Risale-i Nur’u tanıma, tanıtma ve anlama ile beraber yaşama dünyamda, kendime örnek aldığım, gençliğimin en verimli yıllarında dizinin dibinde yetiştiğim, müstesna bir Nur Talebesi ağabeyim Ali Vapurlu’dan aldığım çok derslerin yanı sıra muhtemelen bu son ve en kâmil bir dersim olacak.
“Mühim ve büyük bir umur-u hayriyenin çok muzır mânileri olur.” diyen muazzez Üstadım, bütün hizmetlerin muharrikinin, ruhunun ihlâs olduğunu ısrarla işaret eder ve hiçbir eserine koymadığı on beş günde okunması talimatını vermesini de, hadiseleri yaşadıkça çok hikmetli olduğunu görüyor, yaşıyor ve hissediyoruz.
Risale-i Nur’un matbuat âlemindeki kalesi Yeni Asya’nın naşiri ve hizmetlerinin müdebbiri Nur Talebeleri arasında, daha öncesinden çok tecrübe ettirdikleri müfsid kol faaliyetlerinin sürdürüldüğü hengâmede bir müşavere vesilesi ile İzmir’e gelmişti, vakıf kardeşleriyle beraber.

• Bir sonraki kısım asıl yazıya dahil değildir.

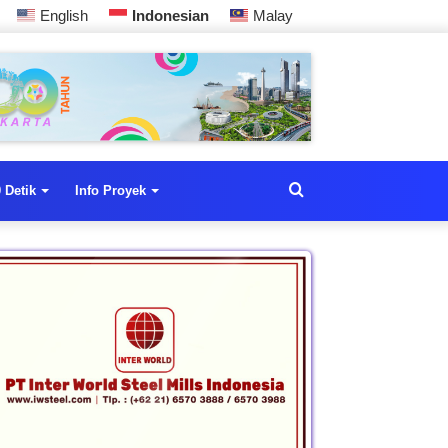
English
Indonesian
Malay
 Detik
Info Proyek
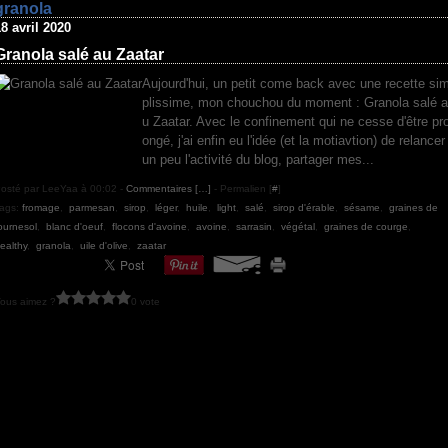
granola
8 avril 2020
Granola salé au Zaatar
Aujourd'hui, un petit come back avec une recette si
plissime, mon chouchou du moment : Granola salé a
u Zaatar. Avec le confinement qui ne cesse d'être pro
ongé, j'ai enfin eu l'idée (et la motiavtion) de relancer
un peu l'activité du blog, partager mes...
osté par LeeYaa à 00:02 -
Commentaires [
…
]
- Permalien [
#
]
ags:
fromage
,
parmesan
,
sirop
,
léger
,
huile
,
light
,
salé
,
sirop d'érable
,
sésame
,
graines de
ournesol
,
blanc d'oeuf
,
flocons d'avoine
,
avoine
,
sarrasin
,
végétal
,
graines de courge
,
ealthy
,
granola
,
uile d'olive
,
zaatar
ous aimez ?
0 vote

Verimli ve kararlı görüşmelerin ardından havaalanına, kıymetli yazarımız İslâm Yaşar ile kendilerini uğurlama vazifesi bizde idi. İzmir Yeni Asya Külliyesi ile havaalanı arasındaki kısa süren yolculuk, hayatımın uzun yolculuğunda dayanağım olacak ve ondan bütün zamanları aşan son dersimi aldım ve şahidim de yanımda idi. Yorgun ama huzurlu idi ki duruşundan okunuyordu. Mühim bir şey diyeceği zaman başını kalbine doğru eğer, secdeye bakar ve hafif sallanarak Risale-i Nur kaynaklı veciz mânâlarla süslediği derunî konuşmasını yapar idi.
İşte şimdi de hazırlık aşamalarını yaşadığımız yeni bir konuşması olacak ki vasiyeti namına tezahür ediyordu:
“Mehmet kardeş, ola ki hissiyatıma kapılıp meşveretin hilafına benden bir söz duyduğun zaman, o zaman beni değil mutlaka meşvereti dinle ve meşverete tabi ol! Bu sana vasiyetim olsun!”
“Eyvallah canım ağabeyim, başım gözüm üstüne!”
Eskiler, intak-ı hak derler ya, işte onu yaşadım ve yaşatan Rabbime şükrediyorum. Âdeta “şeyhim” diye ellerine vardığım bu muhterem ağabeyim bana, müthiş bir dersi, yaşayarak veriyordu. Belli ki biraz öncesindeki müşavereler, onun bu kanaatini hem takviye ve hem de tasdik eder mânâları yaşatmış ona.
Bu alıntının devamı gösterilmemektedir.